コラム

コラム2021年04月「9ページ」

 毎年恒例の航海日誌、9ページ目を書くということはいよいよ10年目に突入したということだ。昨年の日誌には、「一年後には明るくこのコラムを書きたい」なんて記していたが、はたしてどうだろう。今自分の心は明るいだろうか。

 令和2年度を振り返れば、それはもう新型コロナウイルスのことに尽きてしまう。外来、入院、デイケア、訪問看護…これまで当たり前にやってきた医療の在り方について試行錯誤のくり返しだった。うまくいったこともあればいかなかったこともあった。それでもこれまでの時代には生まれなかった新たな価値観、学べなかった深い知識を得ることができたのは間違いない。

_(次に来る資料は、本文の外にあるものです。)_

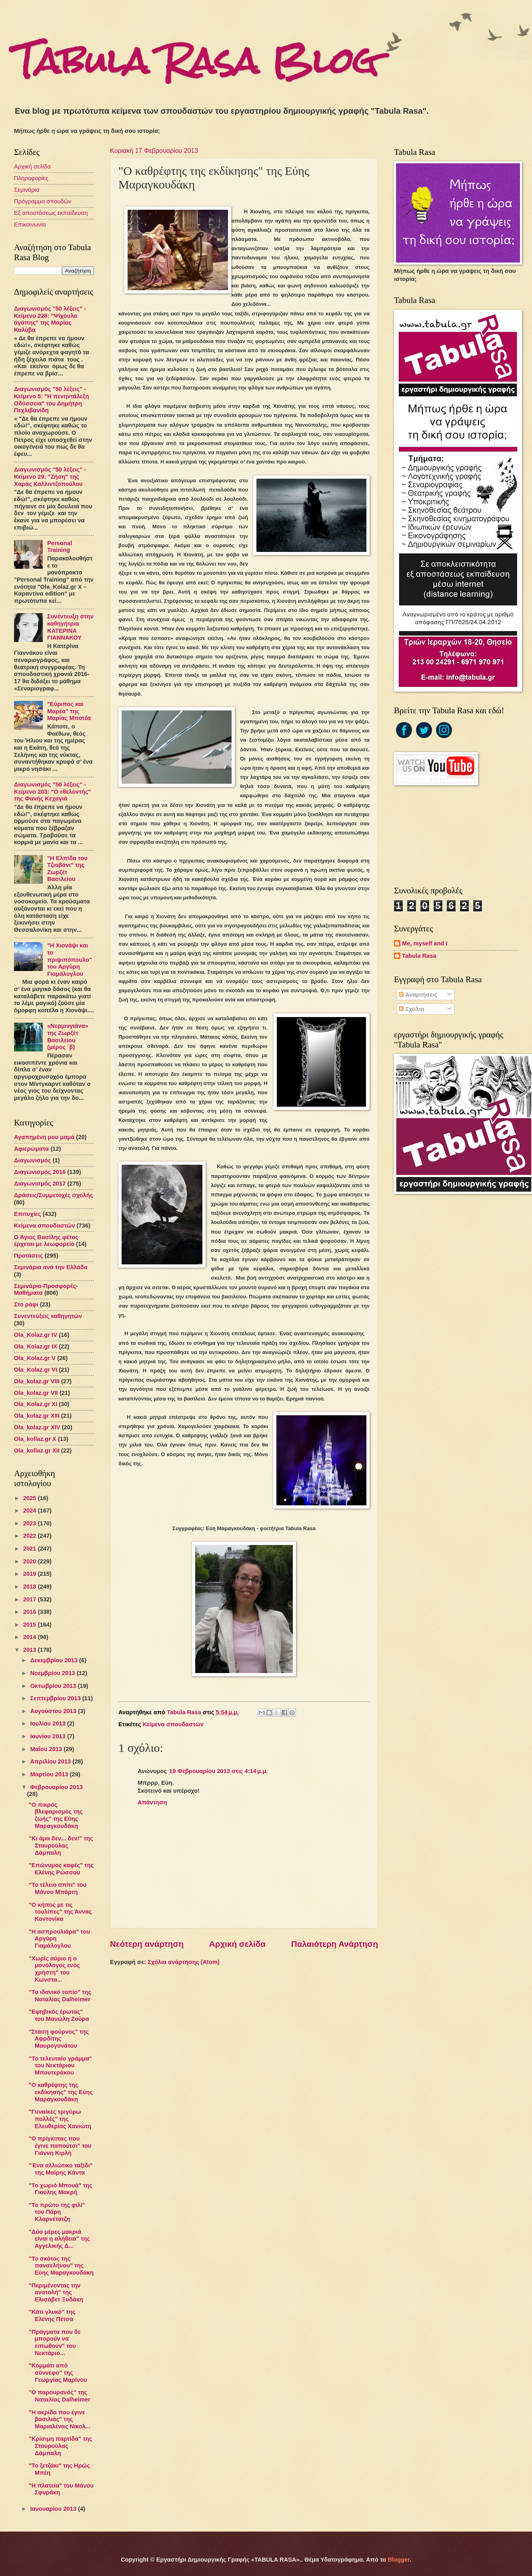  I want to click on Μαΐου 2013, so click(47, 1749).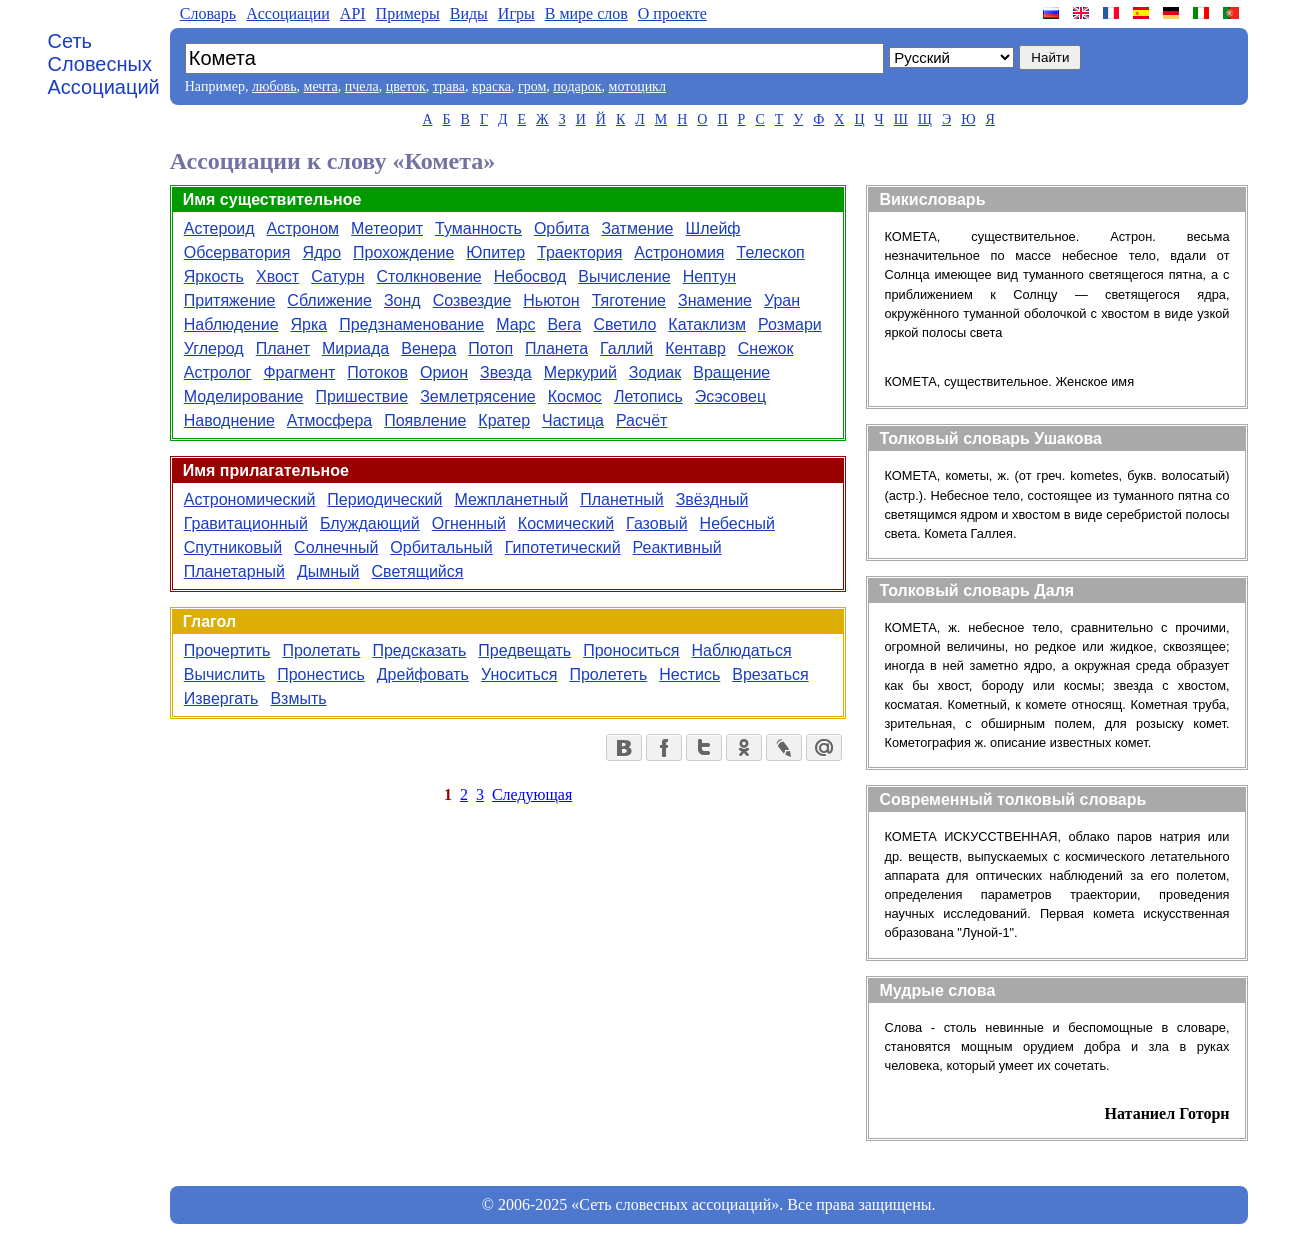  I want to click on трава, so click(449, 86).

 無事に…というと語弊があるが、それでもなんとか一年の荒波を乗り切った。コロナとはまだつき合っていかねばならないが、去年よりはつき合い方がわかってきた。
 理事長先生はおっしゃる、「新年度はTRY & Challengeだ」と。これまでのやり方に固執せず、今の情勢に合わせた医療を考え実践する。前例がなくてもいいしむしろ今はないのが当たり前なのだ。コロナが変異してくるならこちらも自在に変異してやればいい。
 変異する医療…当法人に関していえば、これは別に今始まったことではない。むしろコロナが現れる前から毎年のようにスタッフは変化を求められてきた。着実に積み上げて完成した安定の城壁さえ一年後にはぶっ壊す、これが医療法人風のすずらん会なのだ。その経験がまさに今、活かされようとしている。

 さあ行こう。10年目の海を渡ろう。10周年記念の特別プロジェクトもすでに始動している。まだ明るい心とはいかなくても、夜明け前のナイトクルーズを味わおう。